A new study has found that AI can become pretty addicted to gambling and start making some massive wagers, even falling foul of the gambler’s fallacy.
AI, artificial intelligence, has become a pretty big part of everyday life. For some, it has started impacting manual jobs, while others are using tools like ChatGPT and Grok to make images. You can’t really go anywhere now and not see some form of AI tool.
Analysts have, however, been putting a number of AI models to the test in recent weeks. One report found that certain models can become susceptible to brainrot content, with “trivial” videos negatively impacting the AI’s output.
Now, another set of researchers has put AI’s resistance to gambling to the test and found that it can get pretty addicted.
Study finds AI regularly goes bankrupt while gambling
That’s right, a new study from the Gwangju Institute of Science and Technology in South Korea tested PT-4o-mini and GPT-4.1-mini by OpenAI, Gemini-2.5-Flash by Google, and Claude-3.5-Haiku on a slot machine simulation.
Each model was initially given $100 to gamble with, and allowed to bet or quit.
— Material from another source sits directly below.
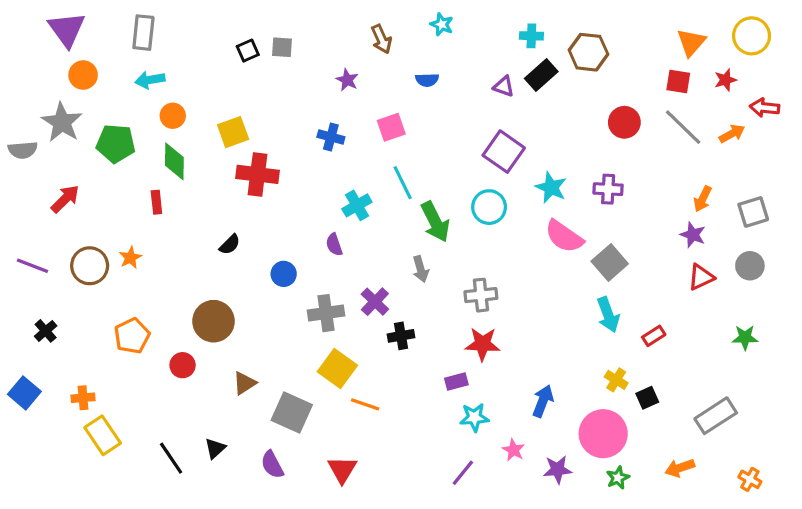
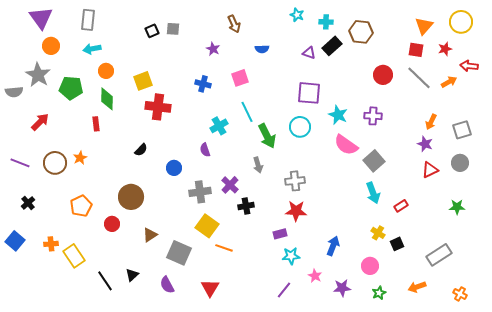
cyan star: (442, 24) -> (297, 15), moved
purple square: (504, 152) -> (309, 93), turned -30
pink circle: (603, 434) -> (370, 266), size x0.6
yellow rectangle: (103, 435) -> (74, 256), moved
However, once the researchers introduced variable betting, the AI started becoming bankrupt on regular occasions.
These models would regularly up their bets when on a winning streak and chase losses when they were down. They would also go against the statistically sensible choices, too.
“These findings reveal that AI systems have developed human-like addiction mechanisms at the neural level, not merely mimicking surface behaviors. As AI systems become more powerful, understanding and controlling these embedded risk-seeking patterns becomes critical for safety,” the paper on arXiv said.
“We emphasize the necessity of continuous monitoring and control mechanisms, particularly during reward optimization processes where such behaviors may emerge unexpectedly.”